Let $A : E \rightarrow E$ be a linear operator, and $E$ a (typically infinite-dimensional) Banach space. Suppose that $S$ is a collection of norm 1 elements of $E$ spanning a dense subspace of $E$.
- Does $||Ax|| \leq C ||x||$ for all $x \in S$ imply that $A$ is bounded ?
2.(EDITED) Does $||x|| \leq c ||Ax||$ for all $x \in S$ and $A$ bounded, injective imply that $A$ is bounded below ?
Clearly this would be true if $S$ were dense itself, but since it only spans a dense subspace I'm not so sure.

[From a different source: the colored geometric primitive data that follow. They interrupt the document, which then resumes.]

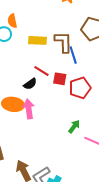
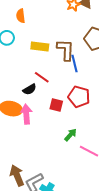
orange semicircle: (12, 21) -> (21, 16), moved
red square: (60, 79) -> (56, 105), moved
red pentagon: (80, 88) -> (79, 97), turned 30

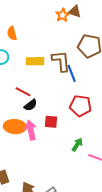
red line: (42, 77) -> (23, 92), moved
red square: (56, 105) -> (51, 122), moved

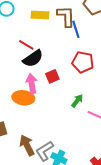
black semicircle: (31, 105) -> (33, 58), size x1.5
red square: (51, 122) -> (52, 76), turned -32
orange ellipse: (15, 127) -> (23, 98), moved

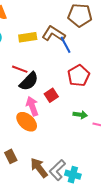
brown L-shape: (66, 16) -> (53, 34), turned -45
red pentagon: (83, 62) -> (79, 76), turned -30
orange ellipse: (23, 98) -> (27, 122), turned 45
green arrow: (77, 101) -> (80, 115), turned 72

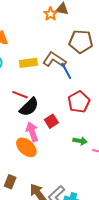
brown rectangle: (11, 156) -> (10, 182), turned 48

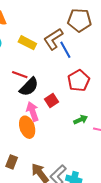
brown L-shape: (54, 60) -> (53, 39), turned -65
yellow rectangle: (28, 63) -> (27, 43), turned 36
green arrow: (80, 141) -> (81, 120), turned -32
orange ellipse: (26, 147) -> (27, 127), turned 30

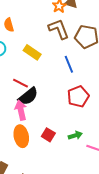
brown L-shape: (53, 39) -> (59, 29), moved, turned 95
red square: (52, 101) -> (48, 135), moved, turned -32
pink arrow: (33, 112) -> (21, 110), moved

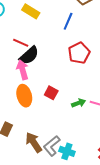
blue line: (69, 64) -> (68, 21), turned 48
green arrow: (75, 135) -> (79, 103), moved

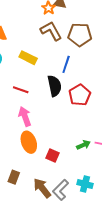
black semicircle: (29, 55) -> (54, 86), moved, turned -55
red square: (51, 93) -> (52, 156), moved
cyan cross: (67, 151) -> (85, 184), moved

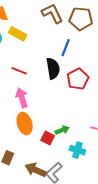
yellow rectangle: (28, 58) -> (18, 34), moved
green arrow: (83, 145) -> (62, 130), moved
cyan cross: (85, 184) -> (77, 150), moved
brown arrow: (42, 188) -> (36, 170), turned -30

Reason for the edit : Without those hypotheses, the answer is clearly no to point 2 : as in David's answer, take a Hamel basis $e_n$ and let $Ae_n=e_n$ and let $Ax=0$ for any $x \notin span(e_n)$.

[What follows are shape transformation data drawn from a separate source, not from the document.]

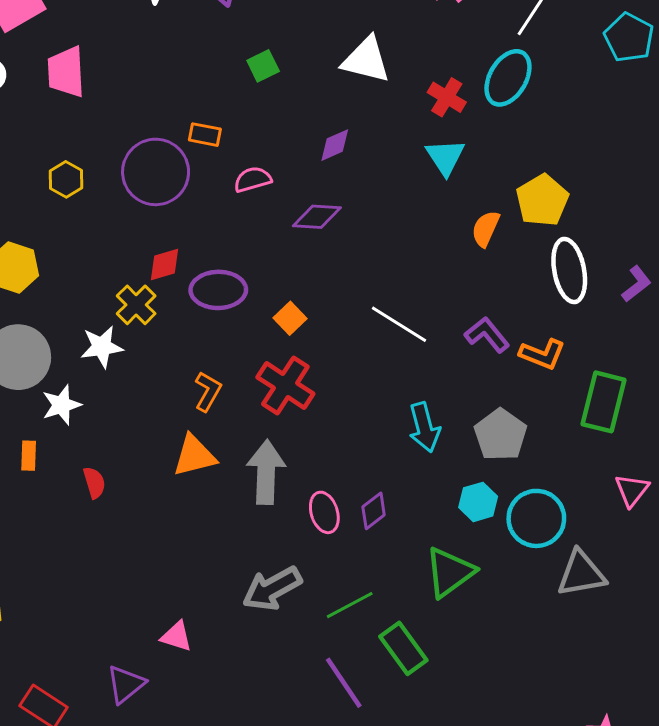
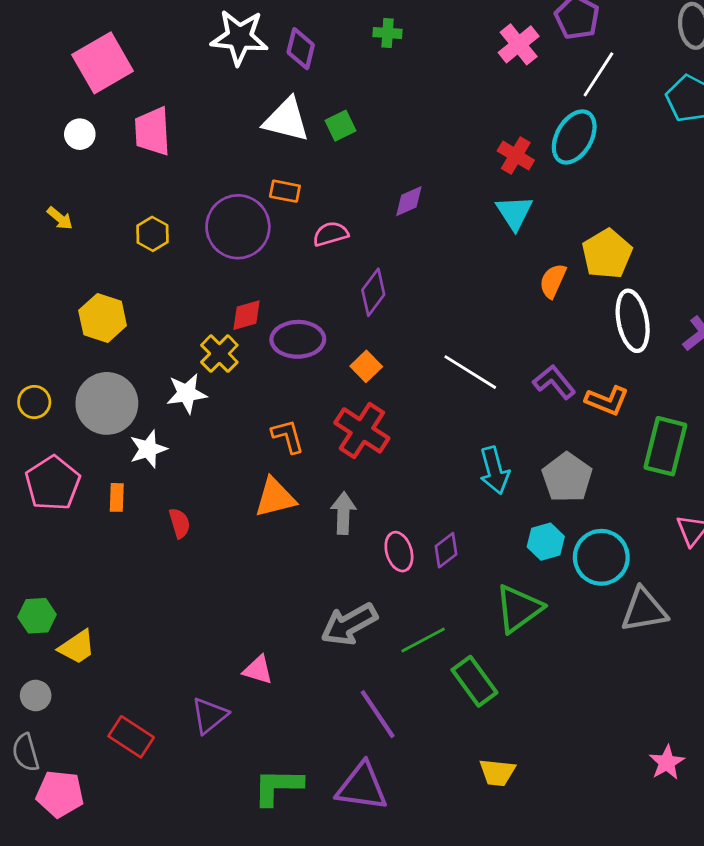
white triangle: (366, 60) -> (286, 120), moved
purple diamond: (317, 217) -> (373, 292), moved, turned -57
orange L-shape: (208, 391) -> (288, 436), turned -45
gray arrow: (266, 472) -> (343, 513), size x0.7
purple line: (344, 683) -> (378, 714), moved

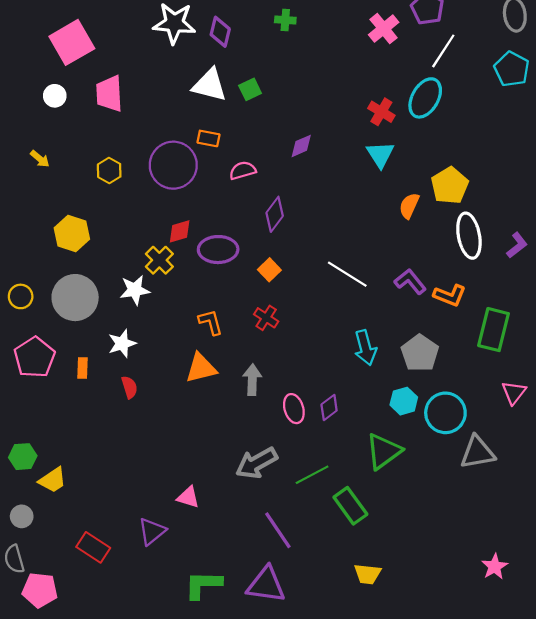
red cross: (362, 430) -> (266, 318), size x0.6
white star: (148, 449) -> (122, 343), moved

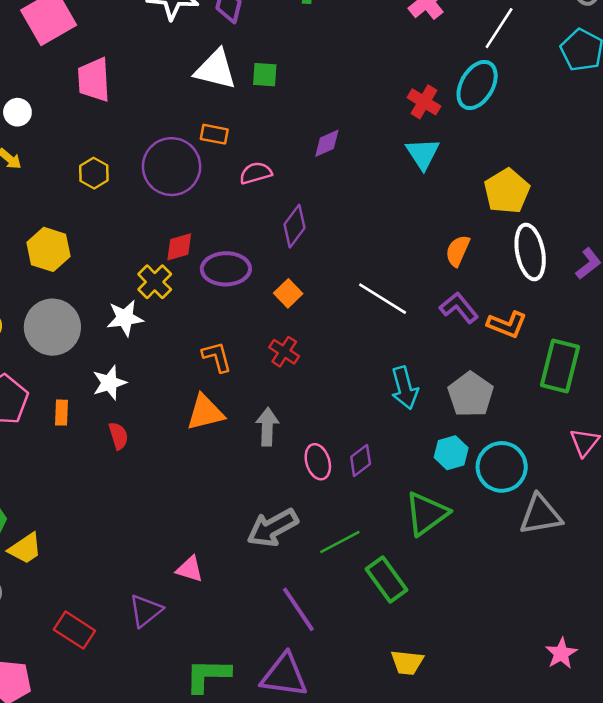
green square: (250, 89) -> (265, 75), turned 30
white circle: (55, 96) -> (17, 112), moved
orange semicircle: (409, 206) -> (458, 251), moved

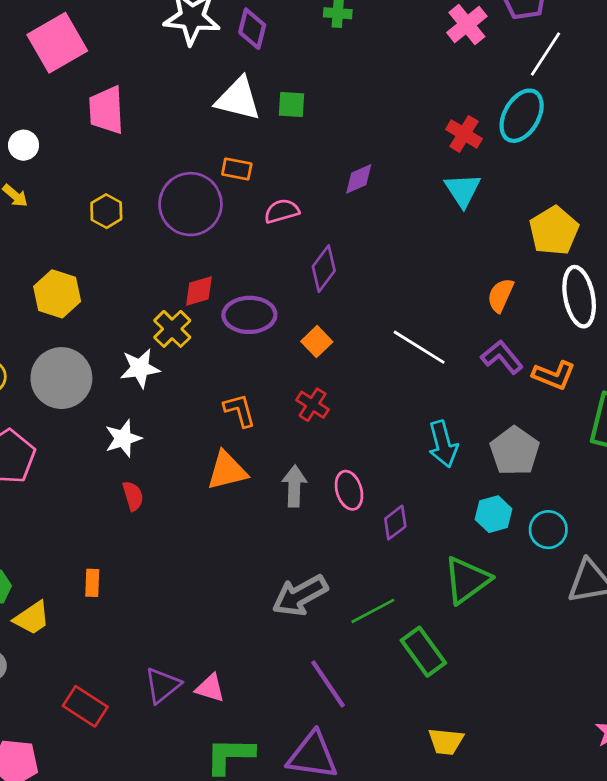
orange rectangle: (61, 413) -> (92, 583), moved
pink ellipse: (318, 462) -> (349, 490), moved
cyan circle: (502, 467) -> (548, 530), size x0.7
pink triangle: (190, 569) -> (210, 688), moved

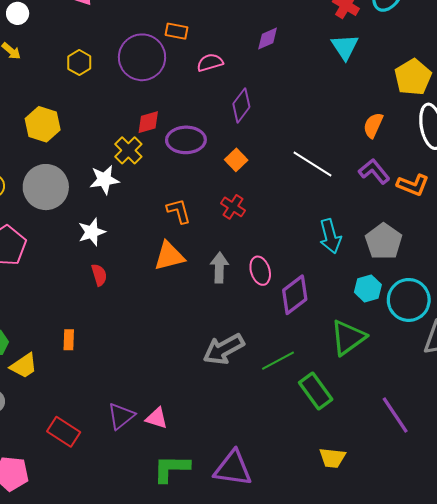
purple diamond: (395, 523) -> (295, 295), size x1.5
cyan circle: (548, 530) -> (409, 300), size x1.5
purple line: (328, 684) -> (395, 415), moved

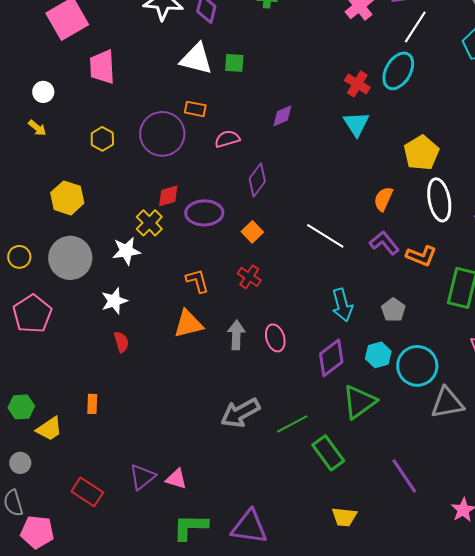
gray pentagon: (384, 241) -> (393, 310), size x0.7
purple diamond: (295, 295) -> (331, 358), moved

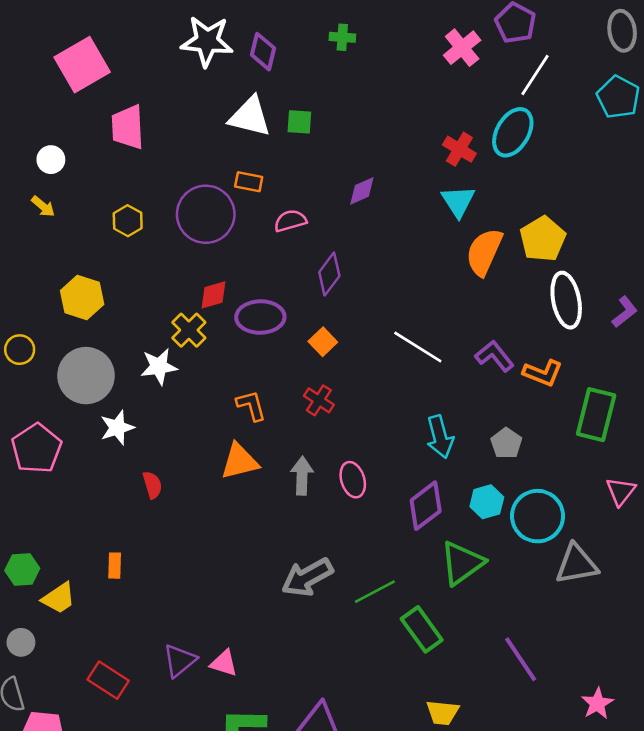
orange semicircle: (383, 199) -> (484, 252), moved, size x1.5
yellow circle: (19, 257) -> (20, 350), moved
white star: (114, 301) -> (117, 428), moved

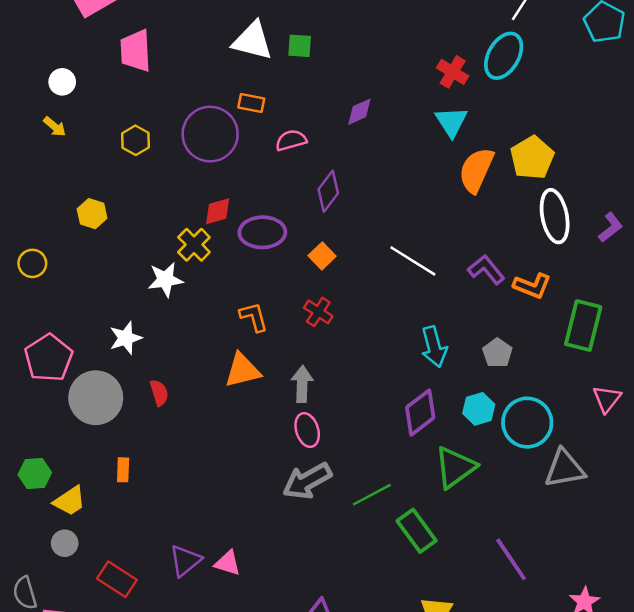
yellow hexagon: (82, 298) -> (92, 214), size x0.7
gray circle: (86, 376) -> (96, 398), moved
pink ellipse: (353, 480) -> (307, 430), moved
gray circle: (21, 642) -> (65, 543), moved

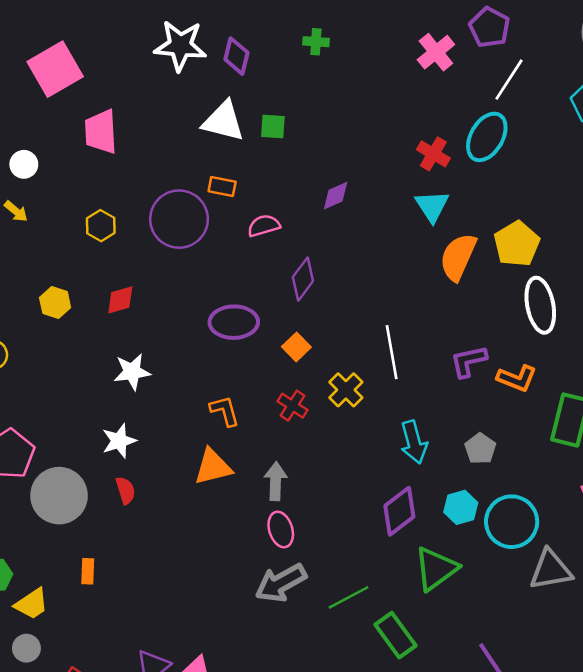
red diamond: (218, 211) -> (120, 300), moved
yellow cross: (194, 245) -> (346, 390), moved
white line: (413, 261) -> (392, 352), turned 48
purple L-shape: (486, 270) -> (469, 361), turned -63
white star: (126, 338) -> (119, 441), moved

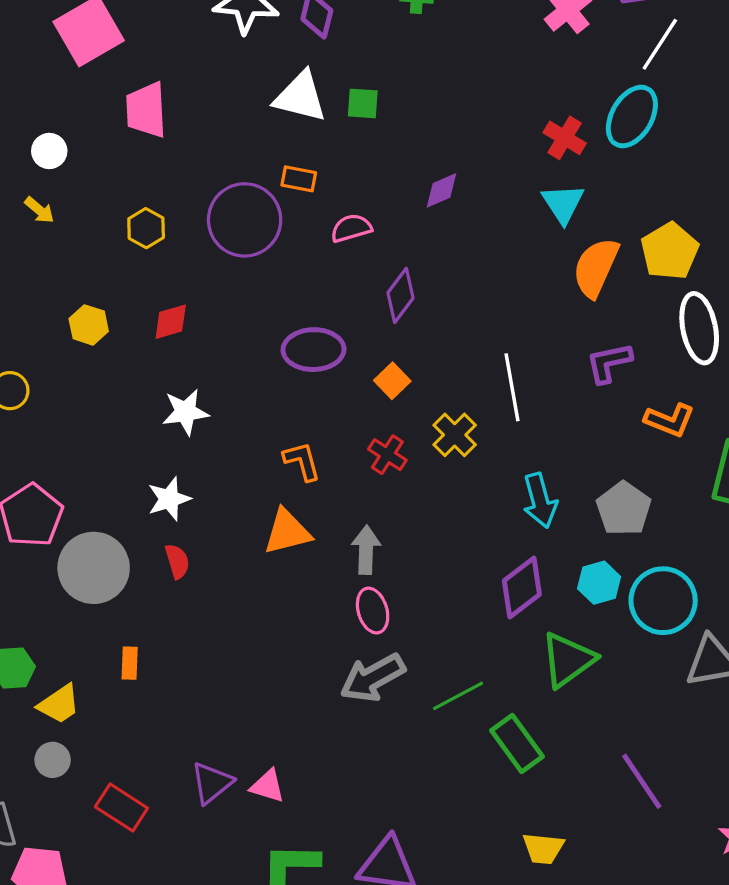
purple L-shape: (469, 361) -> (609, 363), moved
gray pentagon: (480, 449) -> (624, 509), size x1.4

The answer is "no" to your first question:
In $\ell_2$, extend the unit vectors, $(e_i)_{i=1}^\infty$, to a Hamel basis $(f_\alpha)_{\alpha\in I}$ of $\ell_2$. For $i\in\Bbb N$, define $Ae_i=e_i$. Define $A$ on the other elements of $(f_\alpha)_{\alpha\in I}$ so that it is unbounded (for instance, take $(h_i)_{i=1}^\infty$ a sequence from $(f_\alpha)_{\alpha\in I}$ disjoint from $(e_i)_{i=1}^\infty$ and map $h_i$ to $i\cdot h_i $). Note $I$ must be uncountable; hence this can be done.
The answer to your second question is "no" as well, as Daniel Fischer's comment in the original post shows.